### DATA
'''
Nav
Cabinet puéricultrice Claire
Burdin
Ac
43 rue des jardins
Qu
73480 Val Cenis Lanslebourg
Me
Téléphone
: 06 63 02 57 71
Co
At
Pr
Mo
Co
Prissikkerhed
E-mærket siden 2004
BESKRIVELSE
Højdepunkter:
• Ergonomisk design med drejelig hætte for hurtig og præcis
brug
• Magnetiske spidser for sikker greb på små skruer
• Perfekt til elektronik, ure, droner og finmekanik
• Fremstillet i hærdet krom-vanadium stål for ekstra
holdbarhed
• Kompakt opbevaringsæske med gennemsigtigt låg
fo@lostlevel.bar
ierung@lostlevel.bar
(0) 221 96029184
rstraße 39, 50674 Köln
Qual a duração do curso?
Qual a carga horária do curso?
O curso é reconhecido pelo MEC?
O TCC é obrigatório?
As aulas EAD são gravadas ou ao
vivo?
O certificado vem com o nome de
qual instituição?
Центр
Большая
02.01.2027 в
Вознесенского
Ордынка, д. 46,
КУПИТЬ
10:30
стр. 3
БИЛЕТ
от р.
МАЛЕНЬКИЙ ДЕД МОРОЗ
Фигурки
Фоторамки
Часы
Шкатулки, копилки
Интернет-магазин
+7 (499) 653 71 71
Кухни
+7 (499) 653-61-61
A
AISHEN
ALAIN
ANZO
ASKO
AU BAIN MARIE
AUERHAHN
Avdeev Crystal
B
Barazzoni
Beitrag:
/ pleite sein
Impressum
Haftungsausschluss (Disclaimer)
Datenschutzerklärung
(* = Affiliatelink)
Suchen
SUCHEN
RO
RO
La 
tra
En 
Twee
'''
'''
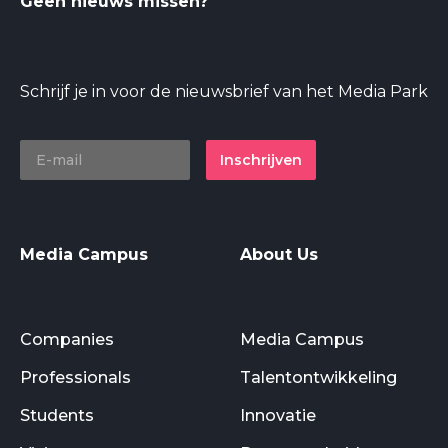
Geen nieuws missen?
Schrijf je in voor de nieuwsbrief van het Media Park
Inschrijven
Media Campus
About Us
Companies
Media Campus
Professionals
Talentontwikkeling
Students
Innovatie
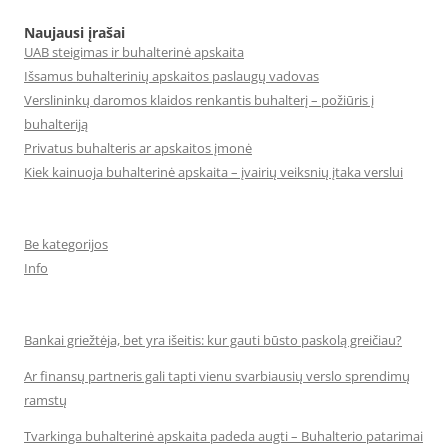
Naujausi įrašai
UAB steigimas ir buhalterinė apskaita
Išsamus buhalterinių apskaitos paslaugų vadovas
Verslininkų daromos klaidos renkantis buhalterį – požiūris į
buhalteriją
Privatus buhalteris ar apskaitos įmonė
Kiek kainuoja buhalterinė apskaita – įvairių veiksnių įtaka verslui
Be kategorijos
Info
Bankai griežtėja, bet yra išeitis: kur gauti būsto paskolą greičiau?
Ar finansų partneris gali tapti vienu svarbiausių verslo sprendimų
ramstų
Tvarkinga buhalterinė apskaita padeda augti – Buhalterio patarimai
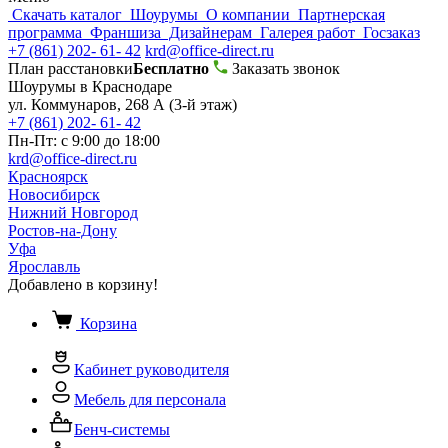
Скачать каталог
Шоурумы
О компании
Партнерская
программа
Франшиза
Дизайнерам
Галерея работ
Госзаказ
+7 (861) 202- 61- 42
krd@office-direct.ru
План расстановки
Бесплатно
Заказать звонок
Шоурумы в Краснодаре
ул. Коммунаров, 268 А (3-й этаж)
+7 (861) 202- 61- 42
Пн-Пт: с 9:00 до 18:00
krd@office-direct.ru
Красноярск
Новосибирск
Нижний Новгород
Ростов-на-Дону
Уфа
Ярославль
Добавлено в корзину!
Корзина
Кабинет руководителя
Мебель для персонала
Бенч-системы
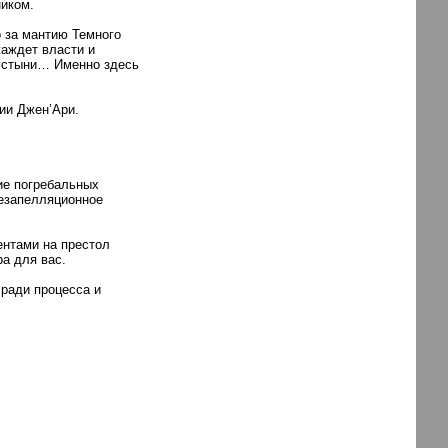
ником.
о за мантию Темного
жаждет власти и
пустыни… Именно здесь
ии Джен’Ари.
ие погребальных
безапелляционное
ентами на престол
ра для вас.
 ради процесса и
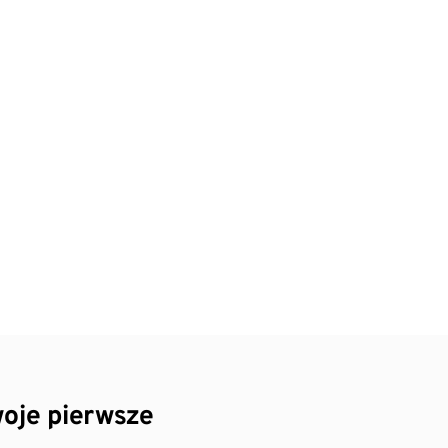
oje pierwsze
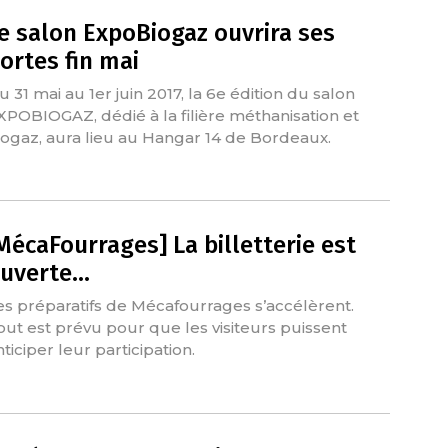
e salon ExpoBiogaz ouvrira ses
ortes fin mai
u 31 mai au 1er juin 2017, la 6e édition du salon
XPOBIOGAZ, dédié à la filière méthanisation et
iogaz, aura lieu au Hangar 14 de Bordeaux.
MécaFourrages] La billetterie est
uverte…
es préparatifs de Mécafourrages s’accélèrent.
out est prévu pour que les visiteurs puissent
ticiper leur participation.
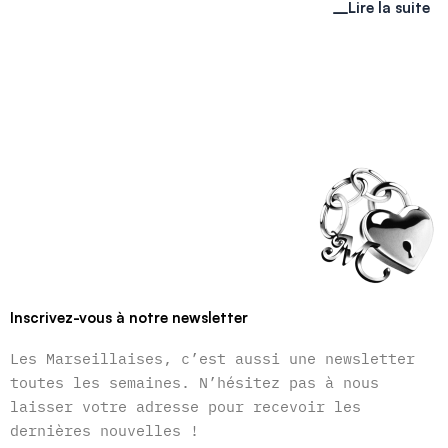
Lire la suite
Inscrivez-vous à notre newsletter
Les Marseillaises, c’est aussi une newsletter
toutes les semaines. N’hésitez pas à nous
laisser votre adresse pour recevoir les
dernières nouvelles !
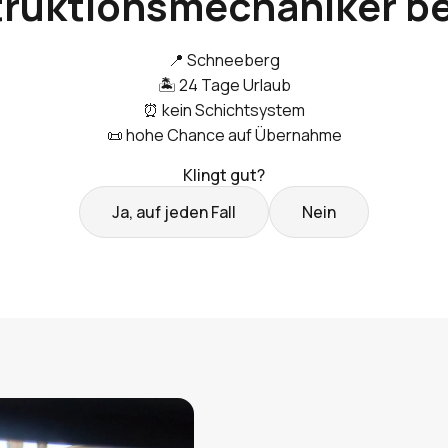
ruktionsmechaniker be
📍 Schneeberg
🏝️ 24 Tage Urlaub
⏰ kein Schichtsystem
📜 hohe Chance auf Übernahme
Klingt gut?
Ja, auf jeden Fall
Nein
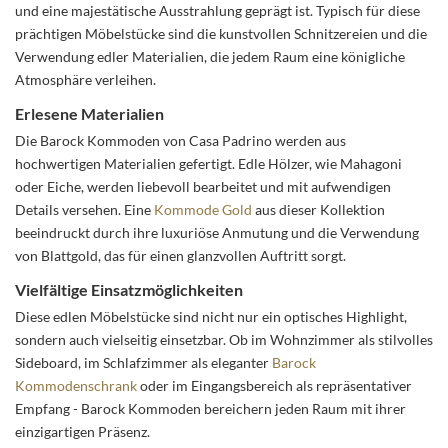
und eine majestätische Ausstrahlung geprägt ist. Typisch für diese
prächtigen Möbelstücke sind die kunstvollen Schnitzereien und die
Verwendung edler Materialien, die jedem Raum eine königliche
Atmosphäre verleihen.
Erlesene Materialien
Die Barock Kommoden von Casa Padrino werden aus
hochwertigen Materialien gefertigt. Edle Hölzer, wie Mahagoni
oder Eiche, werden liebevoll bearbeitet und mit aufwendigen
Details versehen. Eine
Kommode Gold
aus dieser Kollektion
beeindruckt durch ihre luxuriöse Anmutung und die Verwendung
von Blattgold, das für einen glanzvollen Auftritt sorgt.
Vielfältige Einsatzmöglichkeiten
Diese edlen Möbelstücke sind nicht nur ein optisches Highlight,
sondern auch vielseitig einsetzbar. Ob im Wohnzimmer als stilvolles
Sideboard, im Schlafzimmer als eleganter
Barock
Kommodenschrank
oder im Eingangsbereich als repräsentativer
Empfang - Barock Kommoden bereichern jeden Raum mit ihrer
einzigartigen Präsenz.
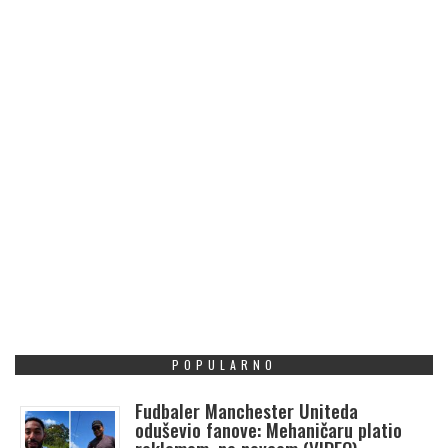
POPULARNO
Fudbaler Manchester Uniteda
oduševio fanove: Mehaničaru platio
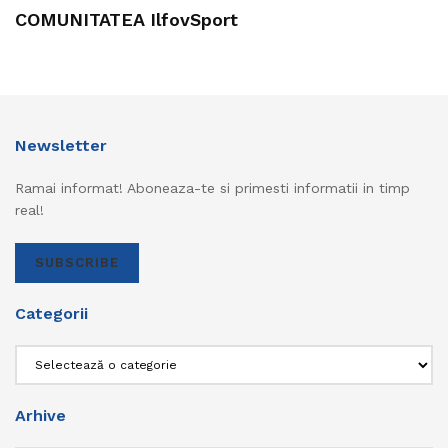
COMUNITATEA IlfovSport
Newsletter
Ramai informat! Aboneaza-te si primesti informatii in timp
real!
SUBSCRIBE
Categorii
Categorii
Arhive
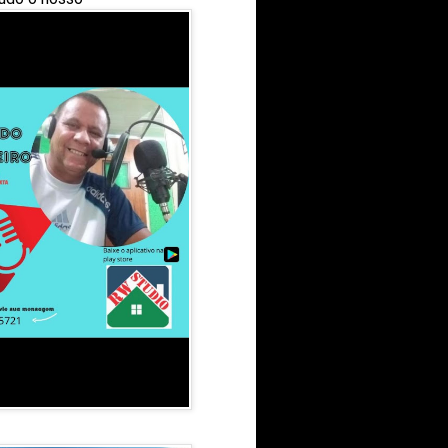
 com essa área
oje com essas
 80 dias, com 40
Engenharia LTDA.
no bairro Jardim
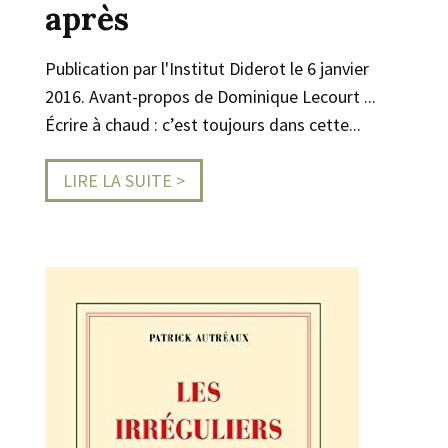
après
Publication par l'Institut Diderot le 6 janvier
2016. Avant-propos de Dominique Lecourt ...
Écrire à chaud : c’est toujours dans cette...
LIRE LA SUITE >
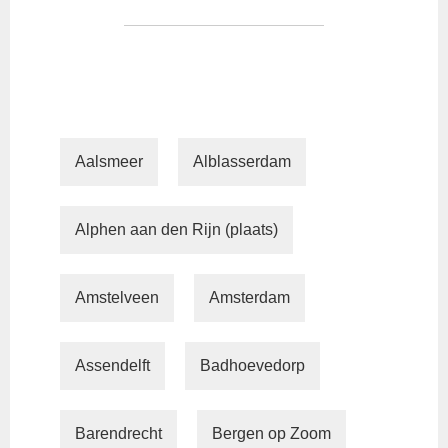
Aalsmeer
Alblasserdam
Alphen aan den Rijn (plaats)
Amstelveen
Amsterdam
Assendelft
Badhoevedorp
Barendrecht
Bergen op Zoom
'''
### TASK PROMPT
Using the material above, report each line where "apskaita" occurs.

### THE ANSWER
UAB steigimas ir buhalterinė apskaita
Kiek kainuoja buhalterinė apskaita – įvairių veiksnių įtaka verslui
Tvarkinga buhalterinė apskaita padeda augti – Buhalterio patarimai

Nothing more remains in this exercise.